_Supplied data_
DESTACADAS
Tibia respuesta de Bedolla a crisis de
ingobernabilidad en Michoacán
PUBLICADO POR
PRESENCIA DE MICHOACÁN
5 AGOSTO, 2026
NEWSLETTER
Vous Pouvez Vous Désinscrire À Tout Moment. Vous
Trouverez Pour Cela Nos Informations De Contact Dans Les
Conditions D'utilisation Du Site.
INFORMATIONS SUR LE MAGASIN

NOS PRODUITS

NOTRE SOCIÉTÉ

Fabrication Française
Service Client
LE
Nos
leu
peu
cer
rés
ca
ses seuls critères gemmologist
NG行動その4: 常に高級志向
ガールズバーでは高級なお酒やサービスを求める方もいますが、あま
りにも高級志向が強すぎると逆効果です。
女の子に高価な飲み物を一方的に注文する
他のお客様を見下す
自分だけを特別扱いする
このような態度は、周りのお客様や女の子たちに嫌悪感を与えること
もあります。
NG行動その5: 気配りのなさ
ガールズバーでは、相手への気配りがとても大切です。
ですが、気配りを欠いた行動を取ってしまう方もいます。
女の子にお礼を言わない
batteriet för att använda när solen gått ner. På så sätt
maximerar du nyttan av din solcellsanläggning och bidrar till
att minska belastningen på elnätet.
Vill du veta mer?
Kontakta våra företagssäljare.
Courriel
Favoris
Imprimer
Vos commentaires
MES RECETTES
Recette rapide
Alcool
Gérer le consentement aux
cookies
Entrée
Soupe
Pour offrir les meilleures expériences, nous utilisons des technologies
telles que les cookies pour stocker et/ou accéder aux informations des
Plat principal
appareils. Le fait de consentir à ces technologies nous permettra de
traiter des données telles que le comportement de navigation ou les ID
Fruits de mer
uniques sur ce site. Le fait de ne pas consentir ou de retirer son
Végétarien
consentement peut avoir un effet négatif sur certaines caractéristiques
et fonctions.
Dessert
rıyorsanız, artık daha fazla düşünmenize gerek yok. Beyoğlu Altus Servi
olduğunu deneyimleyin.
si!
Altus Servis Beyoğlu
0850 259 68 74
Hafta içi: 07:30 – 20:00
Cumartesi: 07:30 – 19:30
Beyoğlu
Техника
* * *
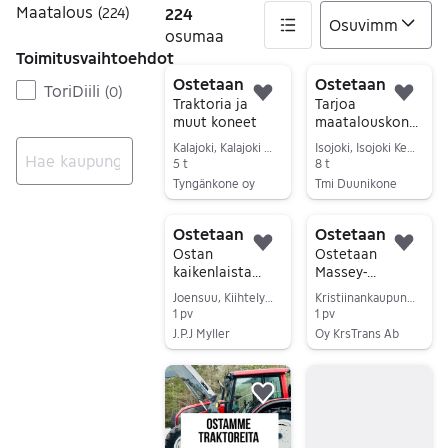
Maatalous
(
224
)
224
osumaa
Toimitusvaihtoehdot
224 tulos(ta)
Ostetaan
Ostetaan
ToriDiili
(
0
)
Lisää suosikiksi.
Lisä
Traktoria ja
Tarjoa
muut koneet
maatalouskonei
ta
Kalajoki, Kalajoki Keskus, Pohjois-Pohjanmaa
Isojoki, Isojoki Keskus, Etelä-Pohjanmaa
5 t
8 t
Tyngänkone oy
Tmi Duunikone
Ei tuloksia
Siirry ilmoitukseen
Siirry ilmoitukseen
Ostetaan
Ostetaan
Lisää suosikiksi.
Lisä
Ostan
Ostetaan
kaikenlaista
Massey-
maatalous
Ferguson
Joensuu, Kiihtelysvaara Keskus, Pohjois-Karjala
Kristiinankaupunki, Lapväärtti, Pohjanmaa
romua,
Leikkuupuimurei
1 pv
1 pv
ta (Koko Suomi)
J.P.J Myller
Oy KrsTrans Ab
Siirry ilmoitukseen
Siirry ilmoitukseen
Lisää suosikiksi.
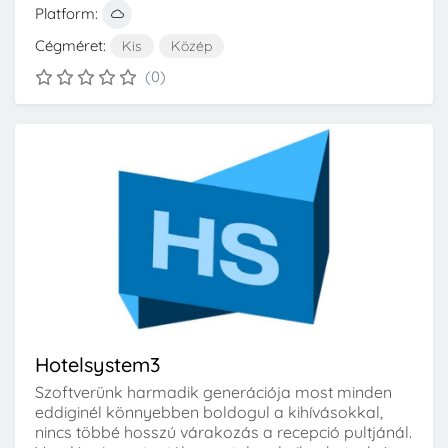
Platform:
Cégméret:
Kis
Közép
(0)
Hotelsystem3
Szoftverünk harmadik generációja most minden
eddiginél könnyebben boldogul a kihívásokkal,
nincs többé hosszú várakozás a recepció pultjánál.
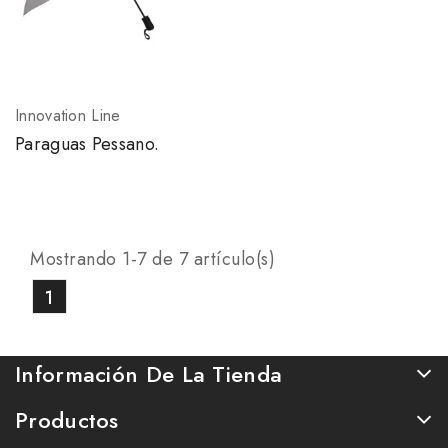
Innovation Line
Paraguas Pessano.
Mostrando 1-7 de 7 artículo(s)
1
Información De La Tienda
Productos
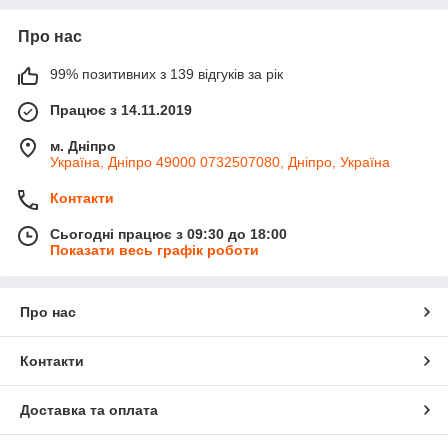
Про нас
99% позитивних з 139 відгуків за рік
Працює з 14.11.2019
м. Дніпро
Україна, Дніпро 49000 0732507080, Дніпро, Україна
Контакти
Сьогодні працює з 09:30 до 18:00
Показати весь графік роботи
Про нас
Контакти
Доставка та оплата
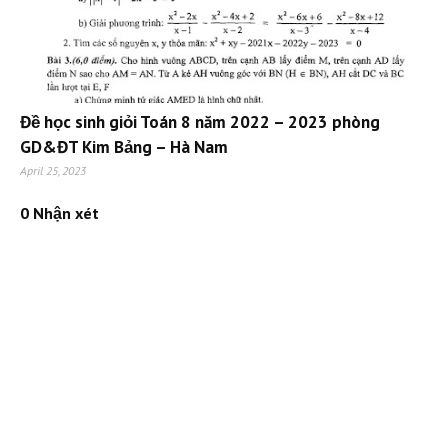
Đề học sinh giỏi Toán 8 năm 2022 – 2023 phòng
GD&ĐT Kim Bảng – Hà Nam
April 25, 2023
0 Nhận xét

_Action item_
For each line in the material above that contains the string "nous", make a copy.

_Answer space_
Pour offrir les meilleures expériences, nous utilisons des technologies
appareils. Le fait de consentir à ces technologies nous permettra de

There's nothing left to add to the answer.